Microgrid sizing and energy management using Benders decomposition algorithm

Microgrids are of increasing interest because they can facilitate the integration of renewable energy sources. To make the most of microgrids, optimization problems are formulated and solved to determine their optimal planning (i.e. sizing and energy management). However, these problems are complex and time-consuming to solve. In this article, we focus on a temporal decomposition based on Benders’ algorithm to reduce computing time while still obtaining the optimal solution. The temporal decomposition divides the initial problem into subproblems with a smaller time interval. The first originality of this work is the proposition of a methodology to apply this temporal decomposition to mixed-integer linear problems for the optimal planning of microgrids. The second originality is the investigation of the influence of the following relevant parameters on the computing time of the temporal decomposition based on Benders’ algorithm: decomposition period, nature of the problem, overall time horizon and number of CPUs. In addition, contrary to previous literature, our proposed method exhibits computing time reductions. They are of up to 5.6 times for the considered case studies. Our results also highlight the existence of a decomposition period that maximizes the performances. Besides, we find that the temporal decomposition is particularly efficient for mixed-integer linear problems with large time horizons and when more than 16 CPUs can be used.

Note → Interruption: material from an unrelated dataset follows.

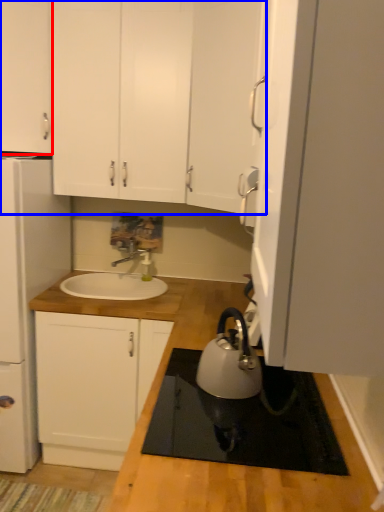 Question: Which object appears farthest to the camera in this image, cabinetry (highlighted by a red box) or cabinetry (highlighted by a blue box)?

Choices:
 (A) cabinetry
 (B) cabinetry

Answer: (B) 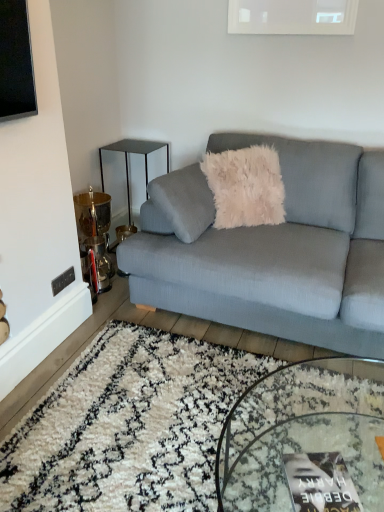 This screenshot has width=384, height=512. Identify the location of blank space situated above matte black magazine at lower center (from a real-world perspective). (323, 483).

The proposed generic methodology and our results can notably be useful to researchers and to microgrids project holders who aim at finding the optimal sizing and operation of their microgrid within reduced computing time. •A mixed-integer linear problem (MILP) is solved to optimize microgrid planning.•Benders’ algorithm performs the temporal decomposition of the optimization problem.•Method applied to a case study where computing times are reduced up to 5.6 times.•There is a decomposition period that minimizes computing times.•Distributing evenly subproblems across CPUs is key for achieving high performance.